_Instructions for the task_. In the entries below, find the line with "Sekrety sukcesu w" and print exactly every line from there up to and including the line with "Compensation’ section has allowe", with no other lines.

### Source information

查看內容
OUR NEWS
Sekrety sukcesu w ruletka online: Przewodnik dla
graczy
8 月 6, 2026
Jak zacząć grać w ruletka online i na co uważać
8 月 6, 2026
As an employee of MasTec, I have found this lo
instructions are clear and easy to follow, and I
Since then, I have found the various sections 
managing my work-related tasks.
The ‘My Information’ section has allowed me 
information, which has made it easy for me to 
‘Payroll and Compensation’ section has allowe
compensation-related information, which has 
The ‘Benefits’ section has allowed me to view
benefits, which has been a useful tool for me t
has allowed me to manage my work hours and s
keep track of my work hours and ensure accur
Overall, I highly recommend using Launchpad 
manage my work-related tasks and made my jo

######
### Source information

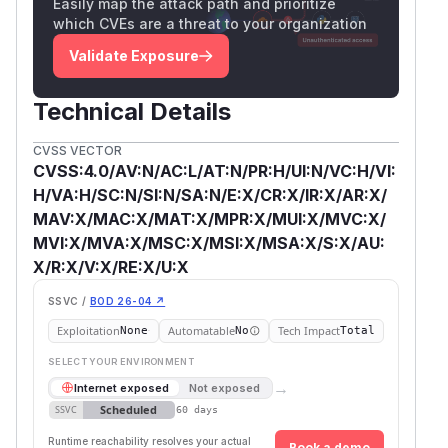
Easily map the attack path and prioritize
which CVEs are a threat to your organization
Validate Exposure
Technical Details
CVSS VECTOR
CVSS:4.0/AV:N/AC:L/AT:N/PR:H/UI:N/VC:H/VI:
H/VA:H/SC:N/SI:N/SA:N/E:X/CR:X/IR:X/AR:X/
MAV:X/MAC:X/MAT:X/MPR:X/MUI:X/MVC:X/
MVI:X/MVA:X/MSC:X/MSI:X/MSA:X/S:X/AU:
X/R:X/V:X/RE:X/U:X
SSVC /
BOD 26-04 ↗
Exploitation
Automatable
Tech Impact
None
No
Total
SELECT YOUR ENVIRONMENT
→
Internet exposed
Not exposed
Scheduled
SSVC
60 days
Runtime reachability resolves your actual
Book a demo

######
### Source information

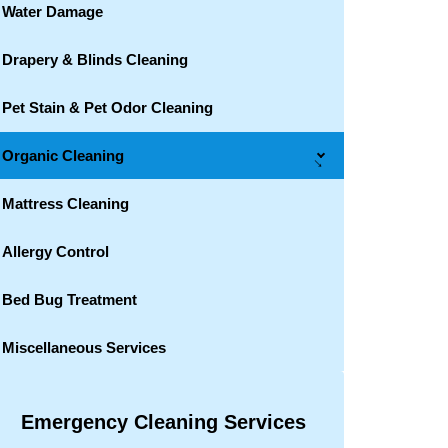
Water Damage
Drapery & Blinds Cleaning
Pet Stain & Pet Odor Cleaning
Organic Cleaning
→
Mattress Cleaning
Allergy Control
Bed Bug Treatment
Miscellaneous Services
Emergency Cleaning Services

######

_Written solution_.
Sekrety sukcesu w ruletka online: Przewodnik dla
graczy
8 月 6, 2026
Jak zacząć grać w ruletka online i na co uważać
8 月 6, 2026
As an employee of MasTec, I have found this lo
instructions are clear and easy to follow, and I
Since then, I have found the various sections 
managing my work-related tasks.
The ‘My Information’ section has allowed me 
information, which has made it easy for me to 
‘Payroll and Compensation’ section has allowe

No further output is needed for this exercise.